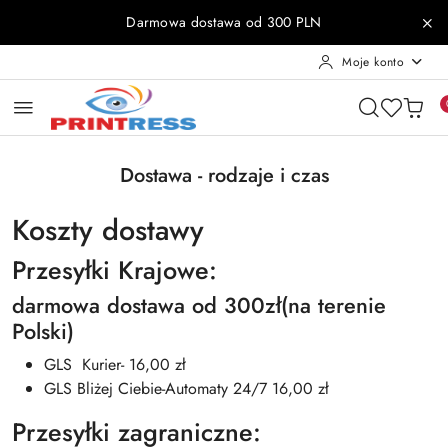
Przejdź do treści głównej
Przejdź do wyszukiwarki
Przejdź do moje konto
Przejdź do menu głównego
Przejdź do stopki
Darmowa dostawa od 300 PLN
Moje konto
Dostawa - rodzaje i czas
Koszty dostawy
Przesyłki Krajowe:
darmowa dostawa od 300zł(na terenie
Polski)
GLS Kurier- 16,00 zł
GLS Bliżej Ciebie-Automaty 24/7 16,00 zł
Przesyłki zagraniczne:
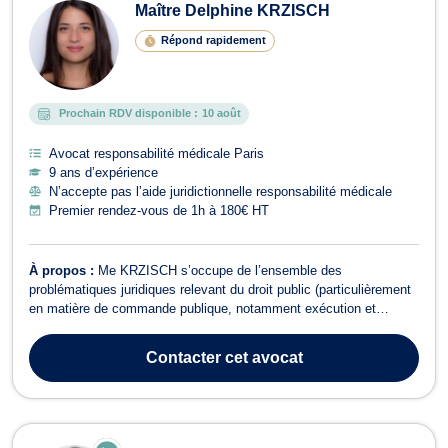
Maître Delphine KRZISCH
Répond rapidement
Prochain RDV disponible :
10 août
Avocat responsabilité médicale Paris
9 ans d’expérience
N’accepte pas l’aide juridictionnelle responsabilité médicale
Premier rendez-vous de 1h à 180€ HT
À propos :
Me KRZISCH s’occupe de l’ensemble des
problématiques juridiques relevant du droit public (particulièrement
en matière de commande publique, notamment exécution et
recouvrement de créances contre une personne publique et de droit
de la fonction publique). Le cabinet traite également des
Contacter
cet avocat
problématiques des fonctionnaires des ...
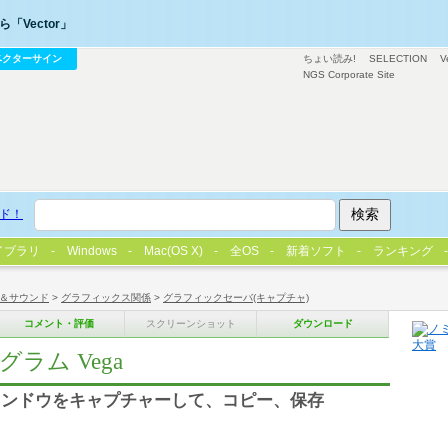
「Vector」
ベクターサイン
ちょい読み!
SELECTION
V
NGS Corporate Site
ド！
イブラリ
Windows
Mac(OS X)
全OS
新着ソフト
ランキング
＆サウンド
>
グラフィックス関係
>
グラフィックセーバ(キャプチャ)
コメント・評価
スクリーンショット
ダウンロード
ラム Vega
ィンドウをキャプチャーして、コピー、保存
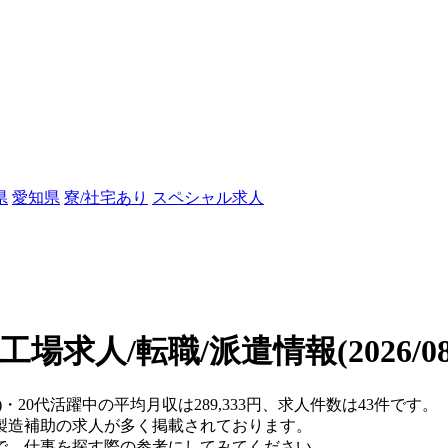
県
愛知県
寮/社宅あり
スペシャル求人
の工場求人/転職/派遣情報
(2026/
・20代活躍中の平均月収は289,333円、求人件数は43件です。
製造補助の求人が多く掲載されております。
で、仕事を探す際の参考にしてみてください。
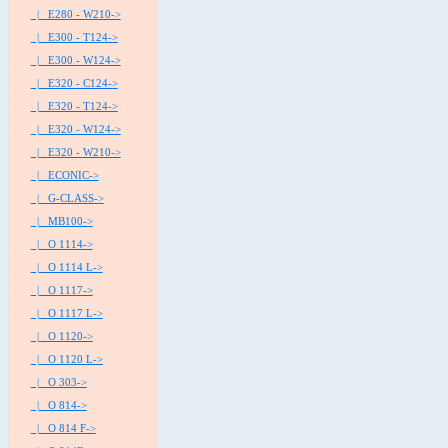
|_ E280 - W210->
|_ E300 - T124->
|_ E300 - W124->
|_ E320 - C124->
|_ E320 - T124->
|_ E320 - W124->
|_ E320 - W210->
|_ ECONIC->
|_ G-CLASS->
|_ MB100->
|_ O 1114->
|_ O 1114 L->
|_ O 1117->
|_ O 1117 L->
|_ O 1120->
|_ O 1120 L->
|_ O 303->
|_ O 814->
|_ O 814 F->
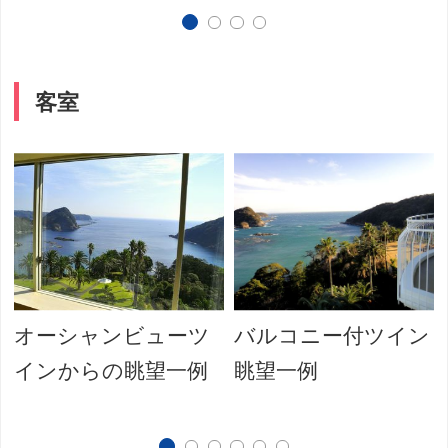
客室
オーシャンビューツ
バルコニー付ツイン
インからの眺望一例
眺望一例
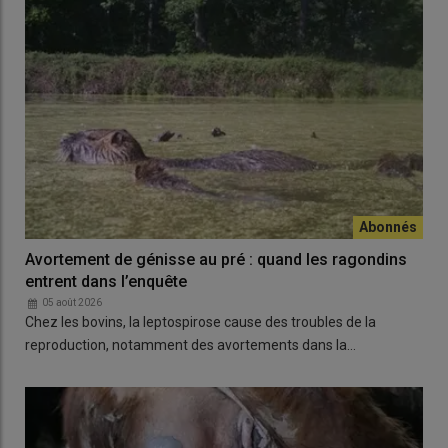
Avortement de génisse au pré : quand les ragondins
entrent dans l’enquête
05 août 2026
Chez les bovins, la leptospirose cause des troubles de la
reproduction, notamment des avortements dans la…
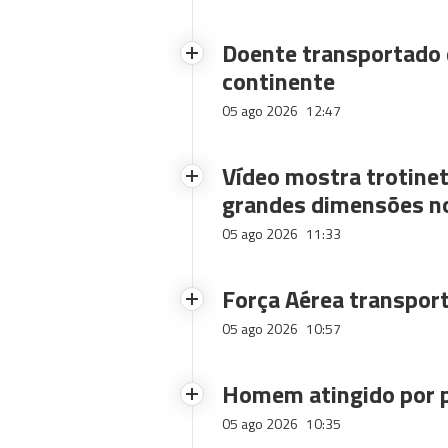
Doente transportado 
continente
05 ago 2026
12:47
Vídeo mostra trotinet
grandes dimensões n
05 ago 2026
11:33
Força Aérea transpor
05 ago 2026
10:57
Homem atingido por p
05 ago 2026
10:35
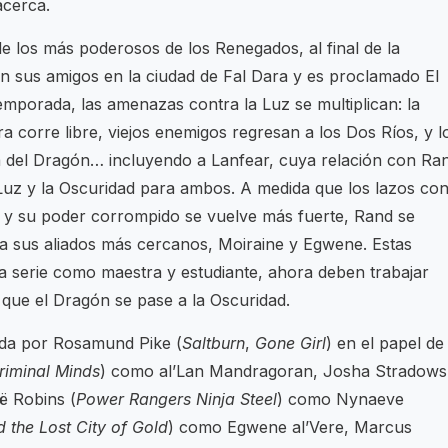
acerca.
e los más poderosos de los Renegados, al final de la
 sus amigos en la ciudad de Fal Dara y es proclamado El
mporada, las amenazas contra la Luz se multiplican: la
ra corre libre, viejos enemigos regresan a los Dos Ríos, y l
ta del Dragón… incluyendo a Lanfear, cuya relación con Ra
 Luz y la Oscuridad para ambos. A medida que los lazos co
y su poder corrompido se vuelve más fuerte, Rand se
a sus aliados más cercanos, Moiraine y Egwene. Estas
 serie como maestra y estudiante, ahora deben trabajar
r que el Dragón se pase a la Oscuridad.
da por Rosamund Pike (
Saltburn
,
Gone Girl
) en el papel de
riminal Minds
) como al’Lan Mandragoran, Josha Stradows
ë Robins (
Power Rangers Ninja Steel
) como Nynaeve
 the Lost City of Gold
) como Egwene al’Vere, Marcus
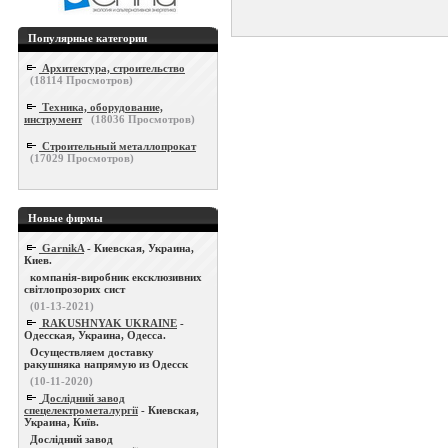
Популярные категории
Архитектура, строительство
(
18114
Просмотров)
Техника, оборудование,
инструмент
(
18036
Просмотров)
Строительный металлопрокат
(
17029
Просмотров)
Новые фирмы
GarnikA
- Киевская, Украина,
Киев.
компанія-виробник ексклюзивних
світлопрозорих сист
(01-13-2021)
RAKUSHNYAK UKRAINE
-
Одесская, Украина, Одесса.
Осуществляем доставку
ракушняка напрямую из Одесск
(10-11-2020)
Дослідний завод
спецелектрометалургії
- Киевская,
Украина, Київ.
Дослідний завод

#####

#### Exercise goal
Give back exactly the run of lines that opens the material above and ends at the line with "recouvrement de créances". Omit the pictures.

#### Expected output
Przejdź do treści głównej
Przejdź do wyszukiwarki
Przejdź do moje konto
Przejdź do menu głównego
Przejdź do stopki
Darmowa dostawa od 300 PLN
Moje konto
Dostawa - rodzaje i czas
Koszty dostawy
Przesyłki Krajowe:
darmowa dostawa od 300zł(na terenie
Polski)
GLS Kurier- 16,00 zł
GLS Bliżej Ciebie-Automaty 24/7 16,00 zł
Przesyłki zagraniczne:
Maître Delphine KRZISCH
Répond rapidement
Prochain RDV disponible :
10 août
Avocat responsabilité médicale Paris
9 ans d’expérience
N’accepte pas l’aide juridictionnelle responsabilité médicale
Premier rendez-vous de 1h à 180€ HT
À propos :
Me KRZISCH s’occupe de l’ensemble des
problématiques juridiques relevant du droit public (particulièrement
en matière de commande publique, notamment exécution et
recouvrement de créances contre une personne publique et de droit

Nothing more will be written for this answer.